For the moment direct PNG sources are staying mum on the allegations of rough sex made by three women against Barstool founder Dave Portnoy. Penn own a 36 per cent stake in Barstool.

Portnoy, previously in trouble for controversial comments on women and sex, has vehemently denied the accusations, claiming they are a “hit job” and “100 per cent not true”.

After paying income taxes of US$36.4 million (£27m/€31.3m), Penn recorded a total net profit of US$86.1 million (£63.8m/€74.46m) for the third quarter, ending September 30 – a plunge of 39 per cent, year-on-year.

Penn, who operate 44 racing and gaming facilities in North America, reported revenue of US$1.51bn (£1.19bn/€1.3bn) in Q3, up almost 34 per cent over the same period last year.

But operating expenses grew significantly, hitting US$1.27 billion £941m/€1.1bn), nearly 37 per cent up.
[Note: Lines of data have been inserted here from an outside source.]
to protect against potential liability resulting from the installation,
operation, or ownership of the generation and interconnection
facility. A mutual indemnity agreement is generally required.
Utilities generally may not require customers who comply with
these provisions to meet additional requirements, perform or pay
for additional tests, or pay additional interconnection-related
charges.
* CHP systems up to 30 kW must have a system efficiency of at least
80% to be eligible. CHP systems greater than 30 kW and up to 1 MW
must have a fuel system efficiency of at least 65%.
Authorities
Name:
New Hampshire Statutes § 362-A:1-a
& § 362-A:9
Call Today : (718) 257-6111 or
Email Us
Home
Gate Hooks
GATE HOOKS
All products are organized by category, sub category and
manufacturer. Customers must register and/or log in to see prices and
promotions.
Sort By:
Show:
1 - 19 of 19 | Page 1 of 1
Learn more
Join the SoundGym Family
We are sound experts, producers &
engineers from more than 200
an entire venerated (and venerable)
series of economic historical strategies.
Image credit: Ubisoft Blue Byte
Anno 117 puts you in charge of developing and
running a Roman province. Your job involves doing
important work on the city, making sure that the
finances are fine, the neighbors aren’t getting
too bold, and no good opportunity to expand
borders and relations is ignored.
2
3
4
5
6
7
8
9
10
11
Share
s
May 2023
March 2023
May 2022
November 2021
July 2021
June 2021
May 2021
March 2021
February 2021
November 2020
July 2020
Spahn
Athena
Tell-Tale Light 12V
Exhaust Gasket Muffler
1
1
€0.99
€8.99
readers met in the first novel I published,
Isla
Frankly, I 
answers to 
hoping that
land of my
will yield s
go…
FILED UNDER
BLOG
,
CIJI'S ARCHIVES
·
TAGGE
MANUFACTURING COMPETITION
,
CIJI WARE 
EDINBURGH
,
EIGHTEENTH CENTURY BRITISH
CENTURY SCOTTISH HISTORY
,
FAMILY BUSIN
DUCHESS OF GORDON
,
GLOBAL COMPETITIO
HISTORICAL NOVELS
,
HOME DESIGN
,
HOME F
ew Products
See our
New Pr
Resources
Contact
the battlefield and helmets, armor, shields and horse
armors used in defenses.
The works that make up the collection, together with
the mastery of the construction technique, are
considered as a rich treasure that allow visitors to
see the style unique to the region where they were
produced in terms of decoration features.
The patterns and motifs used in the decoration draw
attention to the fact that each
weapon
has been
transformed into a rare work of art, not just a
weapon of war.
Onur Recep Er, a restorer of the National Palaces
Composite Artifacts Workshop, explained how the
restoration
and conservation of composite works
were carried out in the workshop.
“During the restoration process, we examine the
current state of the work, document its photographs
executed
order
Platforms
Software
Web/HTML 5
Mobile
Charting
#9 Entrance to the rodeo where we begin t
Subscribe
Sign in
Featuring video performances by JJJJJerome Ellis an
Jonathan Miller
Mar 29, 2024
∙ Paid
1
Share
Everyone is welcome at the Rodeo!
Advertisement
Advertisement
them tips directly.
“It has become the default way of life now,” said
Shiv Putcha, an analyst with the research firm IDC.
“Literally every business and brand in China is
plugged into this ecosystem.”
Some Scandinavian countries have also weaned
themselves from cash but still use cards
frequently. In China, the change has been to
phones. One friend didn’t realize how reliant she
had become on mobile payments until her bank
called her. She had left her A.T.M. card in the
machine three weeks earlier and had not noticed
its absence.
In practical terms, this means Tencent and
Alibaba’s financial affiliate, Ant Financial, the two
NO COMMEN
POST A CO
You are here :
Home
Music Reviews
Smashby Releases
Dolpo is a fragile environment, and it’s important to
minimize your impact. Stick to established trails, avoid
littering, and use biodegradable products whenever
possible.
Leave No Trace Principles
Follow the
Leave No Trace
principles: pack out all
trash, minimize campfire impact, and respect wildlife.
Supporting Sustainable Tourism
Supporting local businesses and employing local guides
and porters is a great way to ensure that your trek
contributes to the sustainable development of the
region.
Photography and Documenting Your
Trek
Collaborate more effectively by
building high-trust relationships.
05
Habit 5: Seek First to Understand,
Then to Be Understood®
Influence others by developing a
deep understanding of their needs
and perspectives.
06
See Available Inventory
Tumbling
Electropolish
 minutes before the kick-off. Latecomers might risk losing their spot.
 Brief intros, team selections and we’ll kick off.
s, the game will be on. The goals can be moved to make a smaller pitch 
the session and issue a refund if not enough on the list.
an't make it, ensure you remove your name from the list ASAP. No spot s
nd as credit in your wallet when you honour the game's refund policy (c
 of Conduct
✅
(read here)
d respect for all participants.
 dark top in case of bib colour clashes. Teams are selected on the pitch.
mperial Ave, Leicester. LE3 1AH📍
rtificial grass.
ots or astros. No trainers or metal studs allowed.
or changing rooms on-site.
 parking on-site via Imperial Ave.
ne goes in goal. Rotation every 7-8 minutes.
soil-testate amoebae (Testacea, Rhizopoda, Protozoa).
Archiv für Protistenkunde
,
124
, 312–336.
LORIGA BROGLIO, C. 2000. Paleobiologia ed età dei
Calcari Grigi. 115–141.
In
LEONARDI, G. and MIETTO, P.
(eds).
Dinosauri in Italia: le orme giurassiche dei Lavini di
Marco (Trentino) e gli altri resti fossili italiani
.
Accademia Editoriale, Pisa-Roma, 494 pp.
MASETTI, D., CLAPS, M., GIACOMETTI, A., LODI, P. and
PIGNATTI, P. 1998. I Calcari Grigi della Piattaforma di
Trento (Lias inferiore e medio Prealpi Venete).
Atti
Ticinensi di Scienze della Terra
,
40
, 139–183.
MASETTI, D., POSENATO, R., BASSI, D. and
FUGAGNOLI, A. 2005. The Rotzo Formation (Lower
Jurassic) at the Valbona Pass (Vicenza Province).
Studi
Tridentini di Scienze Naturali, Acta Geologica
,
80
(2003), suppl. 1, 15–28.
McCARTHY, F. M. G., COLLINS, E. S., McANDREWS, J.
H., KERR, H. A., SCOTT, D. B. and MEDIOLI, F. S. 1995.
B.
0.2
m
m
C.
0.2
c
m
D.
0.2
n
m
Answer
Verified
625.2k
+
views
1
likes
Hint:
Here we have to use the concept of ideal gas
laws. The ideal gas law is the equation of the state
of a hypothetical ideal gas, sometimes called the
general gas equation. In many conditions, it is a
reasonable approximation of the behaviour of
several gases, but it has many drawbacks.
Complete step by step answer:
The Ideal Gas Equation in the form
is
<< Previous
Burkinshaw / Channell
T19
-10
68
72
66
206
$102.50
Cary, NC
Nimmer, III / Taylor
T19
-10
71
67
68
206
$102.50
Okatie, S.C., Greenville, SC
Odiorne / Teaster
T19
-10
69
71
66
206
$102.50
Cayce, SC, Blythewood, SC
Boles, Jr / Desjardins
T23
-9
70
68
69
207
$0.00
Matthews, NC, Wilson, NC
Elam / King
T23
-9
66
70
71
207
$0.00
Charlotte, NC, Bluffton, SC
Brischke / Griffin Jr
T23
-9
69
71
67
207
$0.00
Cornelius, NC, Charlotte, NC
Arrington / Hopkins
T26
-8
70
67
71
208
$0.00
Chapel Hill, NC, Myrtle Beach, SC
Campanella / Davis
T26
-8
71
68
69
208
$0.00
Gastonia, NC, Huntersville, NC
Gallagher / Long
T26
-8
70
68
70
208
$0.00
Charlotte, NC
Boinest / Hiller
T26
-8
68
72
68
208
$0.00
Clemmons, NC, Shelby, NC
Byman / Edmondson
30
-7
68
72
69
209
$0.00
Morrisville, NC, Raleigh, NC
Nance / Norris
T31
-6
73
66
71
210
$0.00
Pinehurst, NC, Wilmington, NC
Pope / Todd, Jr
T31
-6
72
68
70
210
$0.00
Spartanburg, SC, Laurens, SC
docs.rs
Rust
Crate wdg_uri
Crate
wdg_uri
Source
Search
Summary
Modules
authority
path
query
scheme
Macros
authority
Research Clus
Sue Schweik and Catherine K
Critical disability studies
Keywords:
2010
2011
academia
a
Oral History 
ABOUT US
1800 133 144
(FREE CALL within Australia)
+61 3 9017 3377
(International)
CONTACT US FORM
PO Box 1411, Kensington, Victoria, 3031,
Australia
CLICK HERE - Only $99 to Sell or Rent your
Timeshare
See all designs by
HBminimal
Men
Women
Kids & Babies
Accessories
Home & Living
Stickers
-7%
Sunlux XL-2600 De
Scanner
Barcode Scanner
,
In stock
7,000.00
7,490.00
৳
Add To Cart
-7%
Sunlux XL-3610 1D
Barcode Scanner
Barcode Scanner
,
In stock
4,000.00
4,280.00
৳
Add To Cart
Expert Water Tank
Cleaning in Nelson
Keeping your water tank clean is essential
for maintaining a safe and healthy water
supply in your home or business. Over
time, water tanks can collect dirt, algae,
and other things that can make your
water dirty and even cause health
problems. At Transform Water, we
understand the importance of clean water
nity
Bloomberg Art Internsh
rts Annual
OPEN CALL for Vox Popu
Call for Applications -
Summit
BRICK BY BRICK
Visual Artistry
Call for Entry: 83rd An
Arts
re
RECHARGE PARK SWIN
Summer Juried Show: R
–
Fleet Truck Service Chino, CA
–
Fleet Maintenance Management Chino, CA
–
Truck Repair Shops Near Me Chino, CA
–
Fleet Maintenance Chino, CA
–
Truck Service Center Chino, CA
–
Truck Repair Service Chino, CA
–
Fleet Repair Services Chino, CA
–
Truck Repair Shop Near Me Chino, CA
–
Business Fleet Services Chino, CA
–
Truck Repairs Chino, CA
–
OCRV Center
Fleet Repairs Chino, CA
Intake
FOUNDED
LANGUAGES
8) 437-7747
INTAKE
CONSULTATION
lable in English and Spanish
“While the future looks bright and we believe we can continue to generate revenue and adjusted EBITDA above 2019 levels, the Delta outbreak reminded us in the third quarter [that] the environment remains uncertain,” said Felicia Hendrix, PNG Executive Vice President.

And Jay Snowden, Penn President and CEO, sought to ameliorate the negatives by pointing out:

“We achieved many significant milestones in the third quarter. [For example] we successfully launched the Barstool Sportsbook mobile app in five states, which more than doubled our footprint.”

Equally significantly for its projected growth in iGaming, last month PNG finalised its US$2 billion (£1.48bn/€1.73bn) acquisition of theScore sportsbook.